| Task to carry out |
Which lines of the data contain the string "Bila"? Copy every one of them.

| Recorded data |
◇ ◇ ◇

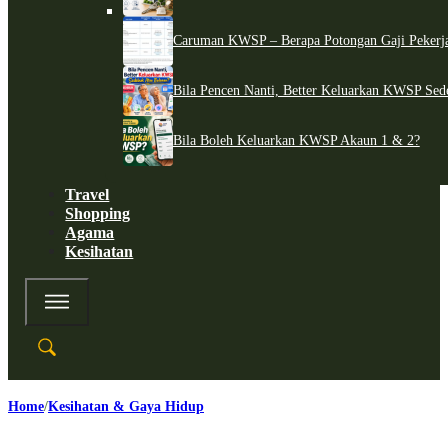
Caruman KWSP – Berapa Potongan Gaji Pekerj
Bila Pencen Nanti, Better Keluarkan KWSP Sed
Bila Boleh Keluarkan KWSP Akaun 1 & 2?
Travel
Shopping
Agama
Kesihatan
Home
Kesihatan & Gaya Hidup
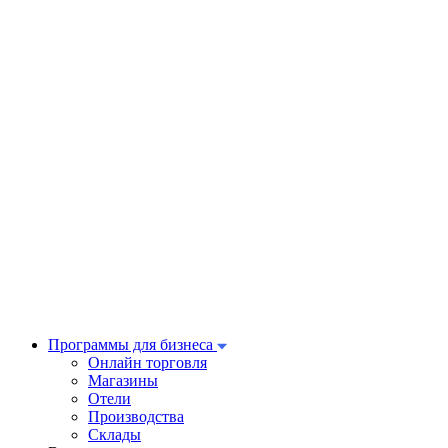
Программы для бизнеса
Онлайн торговля
Магазины
Отели
Производства
Склады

◇ ◇ ◇

| Reply |
Bila Pencen Nanti, Better Keluarkan KWSP Sed
Bila Boleh Keluarkan KWSP Akaun 1 & 2?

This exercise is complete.